Two days later Mr B visited his GP, Dr L, complaining of worsening pain and feeling unwell. He reported profuse sweating and rigors. Mr B had passed a small amount of motion, but was still experiencing rectal pain. Dr L checked Mr B’s temperature and examined the abdomen, chest and ENT, which were all unremarkable. She chose not to undertake a PR as she presumed the out-of-hours service had done so. Dr L diagnosed resolving constipation and coincidental viral infection. She advised Mr B to continue the antibiotics. She thought that the sweating might be a side effect of the Prozac Mr B was also taking and changed his prescription.
Dr L saw Mr B again the following day, this time as a home visit. She did not perform a rectal examination and advised him to continue treatment. As Dr L visited Mr B after evening surgery, she omitted to make an entry in the patient’s notes.
The following evening, Mr B called the out-of-hours service again. A different GP, Dr A, made a home visit and quickly diagnosed a rectal abscess. Admission to hospital was organised and aggressive surgical treatment was required.
Mr B subsequently launched a claim against Dr K and Dr L.

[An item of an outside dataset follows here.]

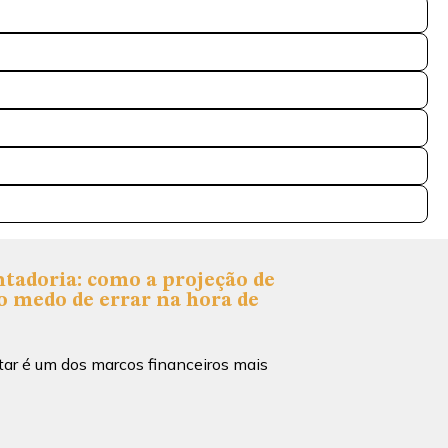
tadoria: como a projeção de
o medo de errar na hora de
tar é um dos marcos financeiros mais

The defence of the case was complicated by poor notekeeping. The notes of Dr L’s home visit to Mr B, for example, had been written up several days later, after Dr L heard what had happened to Mr B. Notes wherever possible should be contemporaneous; Dr L should have made an entry as soon as possible after seeing Mr B and, if there was a delay, indicated the reasons why it was added later.
A GP expert was critical of Dr K for not arranging for Mr B to be seen, and of Dr L for her failure to examine Mr B properly. It was advised that a referral for Mr B should have occurred earlier, when treatment would have been less radical.
The claim was settled for a substantial sum.
- Be aware of the risks of telephone consultations and prescribing. Are you putting yourself in a position to make a sound clinical judgment before offering advice? If you are unable to do this, you should arrange for the patient to be seen. See Your Practice (Autumn 2009) “Do’s and don’ts of telephone conversations”.
- The interface between out-of-hours care and routine GP care requires careful management to ensure safe handover.
- Always review documentation and, if unclear, clarify with the patient.
- Good documentation is essential to safeguard your practice.
- Giving antibiotics without clinical indications and examination is likely to be indefensible.